What to work on> Every record, apart from its pictures, should be repeated exactly.

Transcribed page contents:
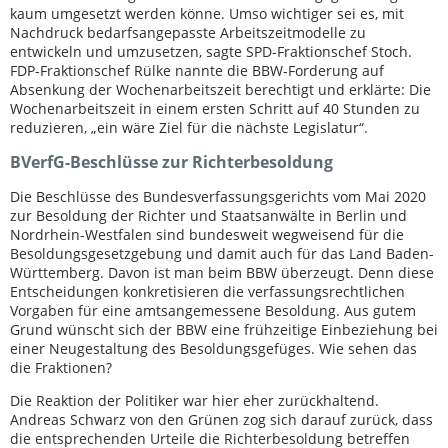
kaum umgesetzt werden könne. Umso wichtiger sei es, mit
Nachdruck bedarfsangepasste Arbeitszeitmodelle zu
entwickeln und umzusetzen, sagte SPD-Fraktionschef Stoch.
FDP-Fraktionschef Rülke nannte die BBW-Forderung auf
Absenkung der Wochenarbeitszeit berechtigt und erklärte: Die
Wochenarbeitszeit in einem ersten Schritt auf 40 Stunden zu
reduzieren, „ein wäre Ziel für die nächste Legislatur“.
BVerfG-Beschlüsse zur Richterbesoldung
Die Beschlüsse des Bundesverfassungsgerichts vom Mai 2020
zur Besoldung der Richter und Staatsanwälte in Berlin und
Nordrhein-Westfalen sind bundesweit wegweisend für die
Besoldungsgesetzgebung und damit auch für das Land Baden-
Württemberg. Davon ist man beim BBW überzeugt. Denn diese
Entscheidungen konkretisieren die verfassungsrechtlichen
Vorgaben für eine amtsangemessene Besoldung. Aus gutem
Grund wünscht sich der BBW eine frühzeitige Einbeziehung bei
einer Neugestaltung des Besoldungsgefüges. Wie sehen das
die Fraktionen?
Die Reaktion der Politiker war hier eher zurückhaltend.
Andreas Schwarz von den Grünen zog sich darauf zurück, dass
die entsprechenden Urteile die Richterbesoldung betreffen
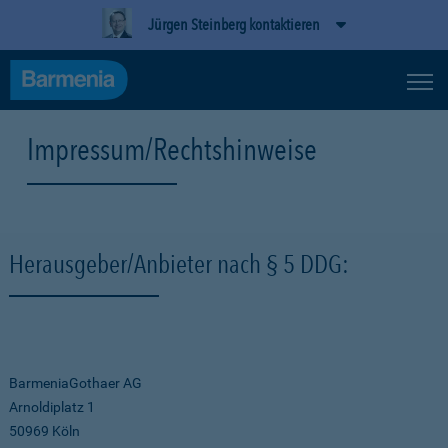
Jürgen Steinberg kontaktieren
Impressum/Rechtshinweise
Herausgeber/Anbieter nach § 5 DDG:
BarmeniaGothaer AG
Arnoldiplatz 1
50969 Köln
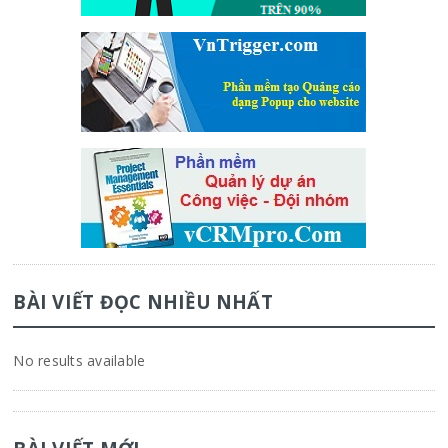
BÀI VIẾT ĐỌC NHIỀU NHẤT
No results available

Expected answer>
kaum umgesetzt werden könne. Umso wichtiger sei es, mit
Nachdruck bedarfsangepasste Arbeitszeitmodelle zu
entwickeln und umzusetzen, sagte SPD-Fraktionschef Stoch.
FDP-Fraktionschef Rülke nannte die BBW-Forderung auf
Absenkung der Wochenarbeitszeit berechtigt und erklärte: Die
Wochenarbeitszeit in einem ersten Schritt auf 40 Stunden zu
reduzieren, „ein wäre Ziel für die nächste Legislatur“.
BVerfG-Beschlüsse zur Richterbesoldung
Die Beschlüsse des Bundesverfassungsgerichts vom Mai 2020
zur Besoldung der Richter und Staatsanwälte in Berlin und
Nordrhein-Westfalen sind bundesweit wegweisend für die
Besoldungsgesetzgebung und damit auch für das Land Baden-
Württemberg. Davon ist man beim BBW überzeugt. Denn diese
Entscheidungen konkretisieren die verfassungsrechtlichen
Vorgaben für eine amtsangemessene Besoldung. Aus gutem
Grund wünscht sich der BBW eine frühzeitige Einbeziehung bei
einer Neugestaltung des Besoldungsgefüges. Wie sehen das
die Fraktionen?
Die Reaktion der Politiker war hier eher zurückhaltend.
Andreas Schwarz von den Grünen zog sich darauf zurück, dass
die entsprechenden Urteile die Richterbesoldung betreffen
Jürgen Steinberg kontaktieren
Impressum/Rechtshinweise
Herausgeber/Anbieter nach § 5 DDG:
BarmeniaGothaer AG
Arnoldiplatz 1
50969 Köln
BÀI VIẾT ĐỌC NHIỀU NHẤT
No results available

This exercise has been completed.